• Data to process:
"""
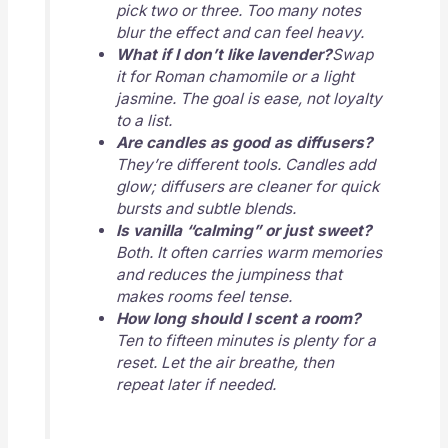
pick two or three. Too many notes
blur the effect and can feel heavy.
What if I don’t like lavender?
Swap
it for Roman chamomile or a light
jasmine. The goal is ease, not loyalty
to a list.
Are candles as good as diffusers?
They’re different tools. Candles add
glow; diffusers are cleaner for quick
bursts and subtle blends.
Is vanilla “calming” or just sweet?
Both. It often carries warm memories
and reduces the jumpiness that
makes rooms feel tense.
How long should I scent a room?
Ten to fifteen minutes is plenty for a
reset. Let the air breathe, then
repeat later if needed.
"""
• Directions: Please report the number of lines in the listing that include "diffusers", and add nothing to it.

• Answer to this problem: 2